O desafio do mainstreaming de género
(MG)
8
Emanuela LOMBARDO e Petra
MEIER, 2006.
9
CIDM, 1999, p. 25.
A estratégia política do mainstreaming de género
tem sido marcada de limitações e aspetos críticos.8 O MG
prevê uma “reorganização dos processos de decisão e a
colaboração de novos atores políticos, externos como por
exemplo as ONGs, consistindo numa (re)organização,
melhoria, desenvolvimento e avaliação dos processos de
implementação de políticas, por forma a que a perspetiva
da igualdade de género seja incorporada em todas as
políticas, a todos os níveis e em todas as fases, pelos atores
geralmente implicados na decisão política”.9 Ele impõe,
para a sua eficaz operacionalização, alguns requisitos.
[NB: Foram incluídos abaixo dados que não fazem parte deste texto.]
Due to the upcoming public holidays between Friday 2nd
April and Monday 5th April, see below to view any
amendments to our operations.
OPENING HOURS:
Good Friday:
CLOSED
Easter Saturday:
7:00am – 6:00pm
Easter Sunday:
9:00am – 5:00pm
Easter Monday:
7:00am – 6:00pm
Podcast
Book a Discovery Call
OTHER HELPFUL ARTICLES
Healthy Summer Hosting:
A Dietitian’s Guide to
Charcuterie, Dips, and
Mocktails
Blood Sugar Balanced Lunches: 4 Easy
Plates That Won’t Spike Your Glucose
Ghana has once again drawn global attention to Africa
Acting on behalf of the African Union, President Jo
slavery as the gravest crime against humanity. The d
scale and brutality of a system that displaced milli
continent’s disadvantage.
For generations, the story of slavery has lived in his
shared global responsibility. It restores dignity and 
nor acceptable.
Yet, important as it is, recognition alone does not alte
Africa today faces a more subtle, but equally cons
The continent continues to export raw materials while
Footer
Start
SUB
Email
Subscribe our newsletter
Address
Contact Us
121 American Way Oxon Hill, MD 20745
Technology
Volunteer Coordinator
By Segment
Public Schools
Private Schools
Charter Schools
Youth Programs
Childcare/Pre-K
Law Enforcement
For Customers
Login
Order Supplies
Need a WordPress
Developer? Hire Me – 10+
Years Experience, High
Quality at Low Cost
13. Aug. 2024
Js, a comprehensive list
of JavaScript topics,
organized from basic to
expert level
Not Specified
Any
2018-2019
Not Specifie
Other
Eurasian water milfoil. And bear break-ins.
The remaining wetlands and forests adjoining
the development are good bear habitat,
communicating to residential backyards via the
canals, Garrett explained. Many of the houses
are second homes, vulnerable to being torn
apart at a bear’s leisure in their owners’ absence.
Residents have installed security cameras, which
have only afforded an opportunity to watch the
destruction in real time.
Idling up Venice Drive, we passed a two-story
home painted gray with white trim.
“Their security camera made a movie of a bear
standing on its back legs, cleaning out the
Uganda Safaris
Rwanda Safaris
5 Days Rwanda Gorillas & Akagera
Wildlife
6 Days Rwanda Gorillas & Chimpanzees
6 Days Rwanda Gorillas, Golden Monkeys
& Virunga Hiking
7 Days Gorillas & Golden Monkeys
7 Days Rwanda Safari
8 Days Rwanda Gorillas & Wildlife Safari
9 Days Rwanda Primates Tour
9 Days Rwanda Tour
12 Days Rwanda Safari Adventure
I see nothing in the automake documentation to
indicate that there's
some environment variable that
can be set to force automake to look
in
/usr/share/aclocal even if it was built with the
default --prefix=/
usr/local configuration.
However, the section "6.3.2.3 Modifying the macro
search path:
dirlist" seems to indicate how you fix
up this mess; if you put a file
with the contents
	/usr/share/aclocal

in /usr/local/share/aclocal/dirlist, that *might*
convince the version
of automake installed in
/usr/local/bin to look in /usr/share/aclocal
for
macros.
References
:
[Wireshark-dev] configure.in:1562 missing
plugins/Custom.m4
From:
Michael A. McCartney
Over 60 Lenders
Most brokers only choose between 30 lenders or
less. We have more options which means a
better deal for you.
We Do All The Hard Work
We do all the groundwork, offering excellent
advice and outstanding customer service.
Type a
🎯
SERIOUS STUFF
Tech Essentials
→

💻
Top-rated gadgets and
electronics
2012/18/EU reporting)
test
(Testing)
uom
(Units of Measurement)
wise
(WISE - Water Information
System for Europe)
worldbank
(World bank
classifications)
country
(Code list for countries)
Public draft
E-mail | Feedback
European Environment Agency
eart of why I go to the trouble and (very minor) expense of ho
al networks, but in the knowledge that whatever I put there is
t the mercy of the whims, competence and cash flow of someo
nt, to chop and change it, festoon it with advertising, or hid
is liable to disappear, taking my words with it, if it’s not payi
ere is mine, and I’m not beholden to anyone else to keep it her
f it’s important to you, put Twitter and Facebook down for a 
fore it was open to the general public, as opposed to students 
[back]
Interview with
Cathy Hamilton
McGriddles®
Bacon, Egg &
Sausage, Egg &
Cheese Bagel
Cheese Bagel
Apresento aqui, de forma muito sintética, dois deles e, a
partir da análise que realizei, a forma como têm estado ou
não presentes no contexto português.
1. Implica instrumentos e ferramentas de
planeamento, implementação e monitorização de políticas;
ferramentas de diagnóstico (gender analysis), planeamento
(gender planning) e orçamento (gender budgeting),
formação (gender training).
Os Planos Nacionais para a Igualdade (PNIs) têm sido
o principal instrumento de MG assegurado em Portugal. O
primeiro surgiu em 1997 e, em 2007, estava-se no terceiro.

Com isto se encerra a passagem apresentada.